Y esta vez, como corresponde, el partido de vuelta se jugaba en Altimira, que contaba con el apoyo de muchos papás y mamás a un lado del campo. La selección de Adele Harrison llegaba al partido con la espinita de haber empatado en casa el primer clásico, un partido que lo tuvo para ganar, que casi lo pierde y que terminó empatado. Señor, Señora, amigo y amiga lector,… ¡el segundo clásico se dio igual solamente que a la inversa! Igual de emocionante, de cambiante, con jugadores que demostraron su casta y con un empate final que fue justo y que deja muy bien paradas a ambas escuelas.
Altamira arrancó con todo. Con un Irving Ventura inspiradísimo, salió a llevarse por delante al visitante. La pelota era del local, la tenía Irving y de sus pies salían todos los ataques. Y llegaron los goles. El primero fue de Víctor Robles, el segundo de River Charles y el tercero de Irving Ventura. Corría el primer tiempo y Adele no se hallaba en la cancha y encima perdía por tres goles. Nadie marcaba a Irving y un gran jugador sin marca hace daño. Dos asistencias y un golazo de remate de larga distancia.

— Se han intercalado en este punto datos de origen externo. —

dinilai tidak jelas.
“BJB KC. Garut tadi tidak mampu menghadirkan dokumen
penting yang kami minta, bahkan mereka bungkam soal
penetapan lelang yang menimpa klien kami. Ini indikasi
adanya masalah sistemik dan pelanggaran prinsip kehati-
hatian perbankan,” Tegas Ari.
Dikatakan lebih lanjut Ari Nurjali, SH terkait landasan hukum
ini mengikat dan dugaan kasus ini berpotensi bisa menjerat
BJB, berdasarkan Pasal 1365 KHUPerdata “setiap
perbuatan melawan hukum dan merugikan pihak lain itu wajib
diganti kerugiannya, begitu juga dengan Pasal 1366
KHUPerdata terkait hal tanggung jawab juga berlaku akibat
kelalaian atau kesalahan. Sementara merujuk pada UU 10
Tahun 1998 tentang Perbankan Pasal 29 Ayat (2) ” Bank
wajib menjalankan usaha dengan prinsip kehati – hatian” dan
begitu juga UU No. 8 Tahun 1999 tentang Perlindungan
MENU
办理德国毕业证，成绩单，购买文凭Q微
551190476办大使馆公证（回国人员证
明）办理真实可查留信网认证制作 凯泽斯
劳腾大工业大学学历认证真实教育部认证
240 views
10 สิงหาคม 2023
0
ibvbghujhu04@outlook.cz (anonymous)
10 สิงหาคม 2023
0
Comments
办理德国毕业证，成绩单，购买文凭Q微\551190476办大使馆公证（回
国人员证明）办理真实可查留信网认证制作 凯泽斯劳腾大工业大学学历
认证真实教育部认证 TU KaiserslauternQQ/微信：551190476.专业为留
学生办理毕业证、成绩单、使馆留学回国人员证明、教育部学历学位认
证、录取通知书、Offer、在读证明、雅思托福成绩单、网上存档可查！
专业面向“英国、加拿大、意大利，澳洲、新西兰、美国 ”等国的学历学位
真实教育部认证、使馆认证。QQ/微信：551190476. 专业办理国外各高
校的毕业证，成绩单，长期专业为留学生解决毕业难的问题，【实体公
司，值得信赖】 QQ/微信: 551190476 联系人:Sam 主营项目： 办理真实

En el segundo tiempo, todo fue diferente. Adele Harrison mandó a Lucas Rivarola como marcador central para seguirlo de cerca de Irving y Diego Dávila de extremo izquierdo. Ahora la pelota era de los visitantes y con Diego en gran forma, comenzaron a sucederse las situaciones de gol. Primero llegó el de Leslie Bustos y luego otro gol de Mario Smaldino. Altamira 3, Adele 2. El partido era para cualquiera. Sin embargo, la entrenadora de Adele sacó a Diego y el equipo sintió la falta de profundidad que un jugador de clase I puede generar. Irving, que perdía con su marcador, sacó una joyita más de su pie derecho, asistencia para otro gol de River y con el 4-2 parecía que el clásico y el campeonato serían para los locales.

Adele no se dio por vencido y siguió buscando. Lucas se doblaba entre la marca y la creación de fútbol y los hermanos Johnston, Coner y Rory, mostraban que son ambos excelentes jugadores. La insistencia dio sus frutos y en un mal despeje de un defensor, Adele se volvía a poner a tiro de otro final dramático. Parecía que el partido se terminaba, cuando en una corrida por derecha y luego de pasar con una gambeta muy bonita a su marcador, Leslie mandó el centro hacia el área. Un defensor de Altamira quiso despejar pero no hizo más que cabecear a su propio arco, descolocando a su propio portero y poniendo las cosas 4 a 4. A los pocos minutos llegaría el silbatazo final y el agradecimiento de un público feliz después de presenciar un hermoso partido de fútbol.